The candle structure also reflects a healthy digestion phase rather than distribution. Sellers have failed to push the price back into the deeper support zones seen in July–September, and price continues to hover near the mid-range of the October breakout.
The most notable bullish signal comes from the lower panel:
The red accumulation bars have been steadily rising since early October, showing sustained interest from buyers even as volume cooled from the initial spike.
The blue moving-average line beneath the histogram now shows accumulation stabilising at a higher plateau compared to the pre-October period.
This shift indicates that the market is no longer in a low-participation drift; instead, stronger hands appear to be slowly accumulating on dips.
On the upside, the stock continues to face overhead resistance around $0.52–0.56, with the broader supply zone around $0.60–0.65 still intact from the previous rally.

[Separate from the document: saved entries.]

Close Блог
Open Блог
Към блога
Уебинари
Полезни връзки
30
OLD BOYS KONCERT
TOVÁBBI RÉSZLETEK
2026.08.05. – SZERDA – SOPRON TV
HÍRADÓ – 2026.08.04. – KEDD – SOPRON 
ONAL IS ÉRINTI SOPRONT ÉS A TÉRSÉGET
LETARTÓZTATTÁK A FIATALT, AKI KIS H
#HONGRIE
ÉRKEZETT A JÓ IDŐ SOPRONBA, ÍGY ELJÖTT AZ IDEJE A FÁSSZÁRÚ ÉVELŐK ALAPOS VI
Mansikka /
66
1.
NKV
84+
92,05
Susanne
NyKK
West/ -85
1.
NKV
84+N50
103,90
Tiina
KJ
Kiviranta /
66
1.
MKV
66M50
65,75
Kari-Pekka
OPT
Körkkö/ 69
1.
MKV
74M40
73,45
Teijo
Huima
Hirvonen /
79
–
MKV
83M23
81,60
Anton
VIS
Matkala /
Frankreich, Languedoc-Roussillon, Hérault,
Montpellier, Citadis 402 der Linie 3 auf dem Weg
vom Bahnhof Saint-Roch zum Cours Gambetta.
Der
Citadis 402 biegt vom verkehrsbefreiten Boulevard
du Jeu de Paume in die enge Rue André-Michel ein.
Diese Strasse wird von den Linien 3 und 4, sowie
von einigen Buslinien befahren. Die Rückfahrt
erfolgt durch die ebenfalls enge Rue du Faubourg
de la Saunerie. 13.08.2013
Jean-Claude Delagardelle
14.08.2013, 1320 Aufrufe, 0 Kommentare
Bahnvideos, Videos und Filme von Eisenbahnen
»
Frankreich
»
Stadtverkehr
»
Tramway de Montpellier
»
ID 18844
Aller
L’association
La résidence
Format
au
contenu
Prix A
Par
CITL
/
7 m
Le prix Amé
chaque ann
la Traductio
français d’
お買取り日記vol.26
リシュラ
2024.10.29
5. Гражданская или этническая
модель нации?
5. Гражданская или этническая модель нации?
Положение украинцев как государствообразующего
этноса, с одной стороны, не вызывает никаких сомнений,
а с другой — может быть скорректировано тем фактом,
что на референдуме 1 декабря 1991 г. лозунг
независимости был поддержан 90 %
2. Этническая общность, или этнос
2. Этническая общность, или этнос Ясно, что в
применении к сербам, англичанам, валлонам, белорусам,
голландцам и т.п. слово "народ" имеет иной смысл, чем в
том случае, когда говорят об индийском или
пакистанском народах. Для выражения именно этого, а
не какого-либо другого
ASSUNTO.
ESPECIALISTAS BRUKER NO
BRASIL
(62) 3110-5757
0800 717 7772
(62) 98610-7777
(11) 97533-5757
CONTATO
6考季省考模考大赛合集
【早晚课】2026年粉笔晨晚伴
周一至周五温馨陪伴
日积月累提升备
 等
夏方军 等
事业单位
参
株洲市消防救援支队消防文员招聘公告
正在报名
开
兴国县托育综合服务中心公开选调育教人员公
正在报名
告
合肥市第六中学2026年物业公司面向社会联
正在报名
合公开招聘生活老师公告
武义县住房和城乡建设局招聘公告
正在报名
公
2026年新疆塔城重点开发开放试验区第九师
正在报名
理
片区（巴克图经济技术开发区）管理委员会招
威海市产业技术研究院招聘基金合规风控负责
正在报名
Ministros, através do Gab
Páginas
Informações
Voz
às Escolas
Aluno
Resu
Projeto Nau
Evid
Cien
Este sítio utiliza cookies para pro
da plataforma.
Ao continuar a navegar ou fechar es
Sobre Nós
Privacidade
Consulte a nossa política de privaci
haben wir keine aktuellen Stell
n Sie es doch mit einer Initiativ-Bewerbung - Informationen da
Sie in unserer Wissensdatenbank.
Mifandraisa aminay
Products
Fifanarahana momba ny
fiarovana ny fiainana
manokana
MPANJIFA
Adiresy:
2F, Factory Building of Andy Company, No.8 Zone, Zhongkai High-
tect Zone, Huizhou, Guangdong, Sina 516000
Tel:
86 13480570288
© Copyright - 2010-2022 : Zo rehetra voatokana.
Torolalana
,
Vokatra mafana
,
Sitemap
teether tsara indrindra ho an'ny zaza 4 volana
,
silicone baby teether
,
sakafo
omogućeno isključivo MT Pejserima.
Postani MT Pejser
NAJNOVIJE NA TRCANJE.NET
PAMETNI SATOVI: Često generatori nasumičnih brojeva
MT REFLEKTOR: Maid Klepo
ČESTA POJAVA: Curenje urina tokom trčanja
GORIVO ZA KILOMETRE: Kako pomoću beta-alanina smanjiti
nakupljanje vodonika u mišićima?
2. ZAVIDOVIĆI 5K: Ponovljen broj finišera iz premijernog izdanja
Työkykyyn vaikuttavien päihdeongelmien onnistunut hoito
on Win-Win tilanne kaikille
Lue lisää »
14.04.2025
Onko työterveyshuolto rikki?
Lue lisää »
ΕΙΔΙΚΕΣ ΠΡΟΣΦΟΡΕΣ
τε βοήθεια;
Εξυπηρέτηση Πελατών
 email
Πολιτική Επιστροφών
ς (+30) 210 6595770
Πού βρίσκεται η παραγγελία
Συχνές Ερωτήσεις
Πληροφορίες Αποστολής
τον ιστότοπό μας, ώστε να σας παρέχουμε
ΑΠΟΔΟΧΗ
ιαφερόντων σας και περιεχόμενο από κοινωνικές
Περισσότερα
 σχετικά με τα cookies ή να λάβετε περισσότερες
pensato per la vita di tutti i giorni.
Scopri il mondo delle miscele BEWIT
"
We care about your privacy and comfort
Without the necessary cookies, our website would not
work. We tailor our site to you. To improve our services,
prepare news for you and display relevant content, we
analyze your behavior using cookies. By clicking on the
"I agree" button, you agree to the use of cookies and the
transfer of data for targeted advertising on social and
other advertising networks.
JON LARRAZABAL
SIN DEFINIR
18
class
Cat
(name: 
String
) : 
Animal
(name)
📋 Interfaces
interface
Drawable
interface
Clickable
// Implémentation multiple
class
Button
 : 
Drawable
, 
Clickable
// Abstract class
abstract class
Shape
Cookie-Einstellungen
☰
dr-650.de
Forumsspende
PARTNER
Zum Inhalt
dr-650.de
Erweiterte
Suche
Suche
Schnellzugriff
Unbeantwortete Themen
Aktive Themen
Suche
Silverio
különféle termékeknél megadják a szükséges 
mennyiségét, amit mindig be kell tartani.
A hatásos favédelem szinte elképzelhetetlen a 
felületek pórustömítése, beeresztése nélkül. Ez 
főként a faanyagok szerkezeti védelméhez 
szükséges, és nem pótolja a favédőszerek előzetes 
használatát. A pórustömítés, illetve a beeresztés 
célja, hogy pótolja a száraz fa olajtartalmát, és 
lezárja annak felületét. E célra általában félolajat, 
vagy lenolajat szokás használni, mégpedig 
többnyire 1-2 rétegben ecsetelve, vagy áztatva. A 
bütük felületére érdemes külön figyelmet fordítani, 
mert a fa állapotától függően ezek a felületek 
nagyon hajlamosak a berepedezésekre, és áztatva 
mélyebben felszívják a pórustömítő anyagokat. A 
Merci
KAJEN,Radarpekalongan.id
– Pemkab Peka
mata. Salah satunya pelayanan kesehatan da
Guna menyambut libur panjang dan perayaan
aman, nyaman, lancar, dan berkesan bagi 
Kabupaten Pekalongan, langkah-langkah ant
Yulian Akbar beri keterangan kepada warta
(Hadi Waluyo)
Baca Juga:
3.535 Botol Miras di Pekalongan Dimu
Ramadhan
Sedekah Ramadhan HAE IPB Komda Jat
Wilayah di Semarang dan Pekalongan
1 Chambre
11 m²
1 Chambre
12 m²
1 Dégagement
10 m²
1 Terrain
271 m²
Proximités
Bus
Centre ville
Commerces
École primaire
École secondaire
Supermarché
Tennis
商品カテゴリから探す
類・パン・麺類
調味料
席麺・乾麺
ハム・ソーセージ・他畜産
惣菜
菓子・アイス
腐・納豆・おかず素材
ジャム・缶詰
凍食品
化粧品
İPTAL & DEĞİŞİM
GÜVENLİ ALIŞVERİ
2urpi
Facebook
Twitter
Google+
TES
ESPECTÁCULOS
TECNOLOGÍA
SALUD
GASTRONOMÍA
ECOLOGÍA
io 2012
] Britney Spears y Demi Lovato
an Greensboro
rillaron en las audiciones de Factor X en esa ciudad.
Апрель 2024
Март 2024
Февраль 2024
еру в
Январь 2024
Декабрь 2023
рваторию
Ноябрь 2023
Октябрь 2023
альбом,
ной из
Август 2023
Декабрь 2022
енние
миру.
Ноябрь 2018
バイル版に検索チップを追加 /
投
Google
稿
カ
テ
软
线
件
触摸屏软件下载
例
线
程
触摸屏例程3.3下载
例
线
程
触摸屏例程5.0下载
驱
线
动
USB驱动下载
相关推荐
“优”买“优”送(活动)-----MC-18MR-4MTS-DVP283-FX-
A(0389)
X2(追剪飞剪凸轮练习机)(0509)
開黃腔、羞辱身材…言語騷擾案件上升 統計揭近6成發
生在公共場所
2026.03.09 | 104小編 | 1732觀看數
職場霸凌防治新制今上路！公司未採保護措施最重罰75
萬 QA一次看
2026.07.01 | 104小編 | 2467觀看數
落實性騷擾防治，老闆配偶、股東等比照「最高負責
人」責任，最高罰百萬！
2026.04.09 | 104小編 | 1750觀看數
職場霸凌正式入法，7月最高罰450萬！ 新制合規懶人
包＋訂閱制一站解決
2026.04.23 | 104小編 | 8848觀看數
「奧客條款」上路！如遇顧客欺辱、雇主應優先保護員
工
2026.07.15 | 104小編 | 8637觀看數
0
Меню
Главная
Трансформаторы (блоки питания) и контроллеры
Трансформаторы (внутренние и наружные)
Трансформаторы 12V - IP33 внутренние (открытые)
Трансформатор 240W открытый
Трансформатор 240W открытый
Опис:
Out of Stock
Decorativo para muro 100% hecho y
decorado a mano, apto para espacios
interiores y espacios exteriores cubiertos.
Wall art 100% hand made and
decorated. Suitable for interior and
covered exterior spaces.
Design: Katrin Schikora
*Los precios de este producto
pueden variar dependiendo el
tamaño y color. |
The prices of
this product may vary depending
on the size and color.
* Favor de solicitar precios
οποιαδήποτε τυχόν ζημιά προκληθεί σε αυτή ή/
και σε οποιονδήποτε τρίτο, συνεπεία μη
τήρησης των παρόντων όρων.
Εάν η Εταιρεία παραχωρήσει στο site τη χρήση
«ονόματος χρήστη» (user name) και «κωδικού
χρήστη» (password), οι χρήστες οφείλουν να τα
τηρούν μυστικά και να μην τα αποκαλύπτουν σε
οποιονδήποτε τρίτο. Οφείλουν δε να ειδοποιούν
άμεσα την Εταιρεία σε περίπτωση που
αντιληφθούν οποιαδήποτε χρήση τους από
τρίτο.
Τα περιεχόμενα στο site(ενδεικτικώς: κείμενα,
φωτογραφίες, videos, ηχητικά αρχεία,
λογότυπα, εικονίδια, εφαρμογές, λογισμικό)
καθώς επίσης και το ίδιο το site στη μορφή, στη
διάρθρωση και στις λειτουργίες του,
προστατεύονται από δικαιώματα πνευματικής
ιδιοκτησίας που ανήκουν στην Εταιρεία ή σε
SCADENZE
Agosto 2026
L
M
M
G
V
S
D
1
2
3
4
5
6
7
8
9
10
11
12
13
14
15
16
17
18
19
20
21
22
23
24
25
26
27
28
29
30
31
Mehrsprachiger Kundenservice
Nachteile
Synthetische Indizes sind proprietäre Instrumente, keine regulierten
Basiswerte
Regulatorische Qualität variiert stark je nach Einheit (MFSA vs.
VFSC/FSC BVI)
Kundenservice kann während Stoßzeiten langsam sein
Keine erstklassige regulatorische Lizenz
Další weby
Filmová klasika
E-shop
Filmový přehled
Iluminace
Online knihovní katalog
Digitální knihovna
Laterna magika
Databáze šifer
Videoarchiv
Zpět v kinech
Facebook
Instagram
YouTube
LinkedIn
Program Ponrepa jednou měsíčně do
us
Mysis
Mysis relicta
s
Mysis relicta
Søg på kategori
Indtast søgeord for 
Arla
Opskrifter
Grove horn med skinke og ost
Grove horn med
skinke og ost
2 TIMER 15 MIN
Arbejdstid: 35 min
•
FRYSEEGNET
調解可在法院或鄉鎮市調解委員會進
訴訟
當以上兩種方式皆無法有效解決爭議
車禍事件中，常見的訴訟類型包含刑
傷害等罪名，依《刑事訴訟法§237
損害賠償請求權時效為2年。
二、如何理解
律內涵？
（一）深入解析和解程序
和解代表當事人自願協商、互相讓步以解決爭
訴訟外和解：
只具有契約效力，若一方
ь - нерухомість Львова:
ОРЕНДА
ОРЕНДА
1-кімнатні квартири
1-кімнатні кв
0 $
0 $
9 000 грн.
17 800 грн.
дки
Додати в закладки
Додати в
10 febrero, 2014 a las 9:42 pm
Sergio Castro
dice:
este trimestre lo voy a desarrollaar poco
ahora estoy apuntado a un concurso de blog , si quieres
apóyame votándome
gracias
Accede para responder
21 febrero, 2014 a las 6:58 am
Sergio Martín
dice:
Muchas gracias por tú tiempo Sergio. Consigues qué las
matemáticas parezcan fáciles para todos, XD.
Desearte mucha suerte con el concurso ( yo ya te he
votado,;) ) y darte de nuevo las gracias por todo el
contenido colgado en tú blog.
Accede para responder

However, the current tight coil between support and resistance often precedes a directional expansion. If accumulation continues at this pace and price holds above the support band, Ryde has a reasonable setup to retest the upper resistance cluster.
In short, Ryde is displaying the classic structure of a stock forming a solid base after a volatility expansion, backed by visible accumulation. If buyers maintain control of the $0.43–0.45 floor, the chart remains tilted towards a constructive bias.